In 2010, the U.S. designated the Caucasus Emirate (known in Russian as the Imirat Kavkaz or IK) and its head, Doku Umarov, as a terrorist organization. The Caucasus Emirate is responsible for many of the aforementioned attacks. In July 2013, Doku Umarov released a video message rescinding prior directions not to attack civilians and calling for attacks on the Winter Olympics in Sochi. This terrorist group has previously targeted civilians, including attacks on a ski resort, metro system, high-speed rail, airport, and a theater, as indirect supporters of the government. Westerners have not specifically been targeted, but are viewed by IK as complicit in the Russian government's efforts to control the North Caucasus region.

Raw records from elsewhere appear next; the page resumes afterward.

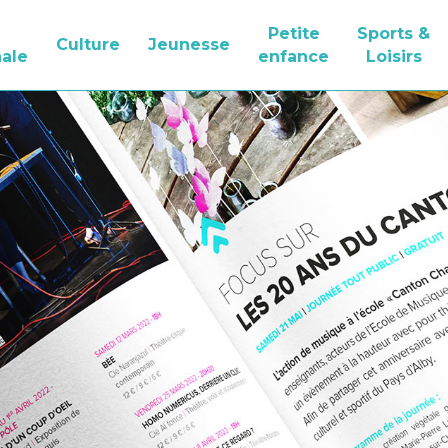
Petite
Sports &
Culture
Jeunesse
ale
enfance
Loisirs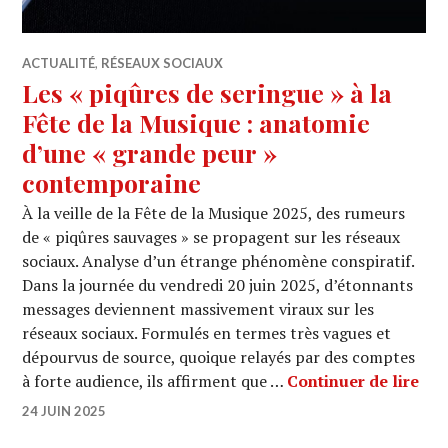
ACTUALITÉ
,
RÉSEAUX SOCIAUX
Les « piqûres de seringue » à la
Fête de la Musique : anatomie
d’une « grande peur »
contemporaine
À la veille de la Fête de la Musique 2025, des rumeurs
de « piqûres sauvages » se propagent sur les réseaux
sociaux. Analyse d’un étrange phénomène conspiratif.
Dans la journée du vendredi 20 juin 2025, d’étonnants
messages deviennent massivement viraux sur les
réseaux sociaux. Formulés en termes très vagues et
dépourvus de source, quoique relayés par des comptes
Les
à forte audience, ils affirment que …
Continuer de lire
24 JUIN 2025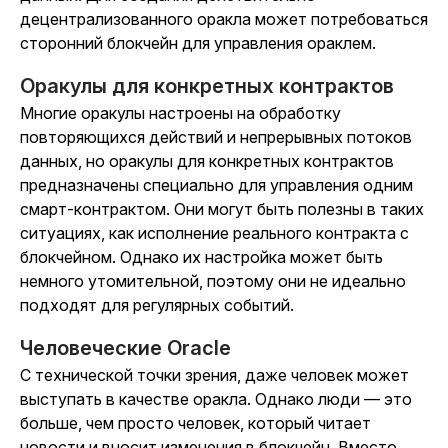
децентрализованного оракла может потребоваться
сторонний блокчейн для управления ораклем.
Оракулы для конкретных контрактов
Многие оракулы настроены на обработку
повторяющихся действий и непрерывных потоков
данных, но оракулы для конкретных контрактов
предназначены специально для управления одним
смарт-контрактом. Они могут быть полезны в таких
ситуациях, как исполнение реального контракта с
блокчейном. Однако их настройка может быть
немного утомительной, поэтому они не идеально
подходят для регулярных событий.
Человеческие Oracle
С технической точки зрения, даже человек может
выступать в качестве оракла. Однако люди — это
больше, чем просто человек, который читает
новости и вносит изменения в блокчейн. Вместо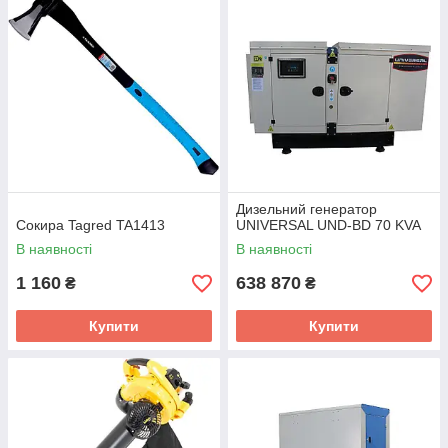
Дизельний генератор
Сокира Tagred TA1413
UNIVERSAL UND-BD 70 KVA
В наявності
В наявності
1 160
638 870
₴
₴
Купити
Купити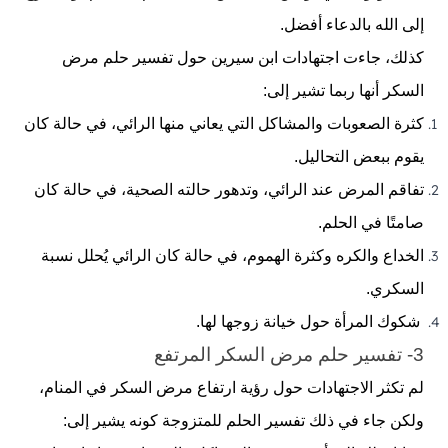
إلى الله بالدعاء أفضل.
كذلك، جاءت اجتهادات ابن سيرين حول تفسير حلم مرض
السكر أنها ربما تشير إلى:
كثرة الصعوبات والمشاكل التي يعاني منها الرائي، في حالة كان
يقوم ببعض التحاليل.
تفاقم المرض عند الرائي، وتدهور حالته الصحية، في حالة كان
صامتًا في الحلم.
الخداع والكره وكثرة الهموم، في حالة كان الرائي يُحلل نسبة
السكري.
شكوك المرأة حول خيانة زوجها لها.
3- تفسير حلم مرض السكر المرتفع
لم تكثر الاجتهادات حول رؤية ارتفاع مرض السكر في المنام،
ولكن جاء في ذلك تفسير الحلم للمتزوجة كونه يشير إلى: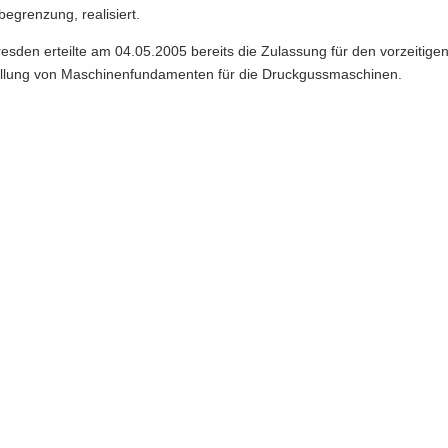
be­gren­zung, rea­li­siert.
­den er­teil­te am 04.05.2005 be­reits die Zu­las­sung für den vor­zei­ti­ge
l­lung von Ma­schi­nen­fun­da­men­ten für die Druck­guss­ma­schi­nen.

So far, no participating countries are advising an extreme response to the danger. In a blanket statement, the U.S. State Department advises visitors to “be aware of their personal surroundings and follow good security practices. . .to remain vigilant and exercise good judgment and discretion.” The Australia’s Olympic Committee has taken it a step further, stating that their athletes’ travel will be restricted out of concern for their safety.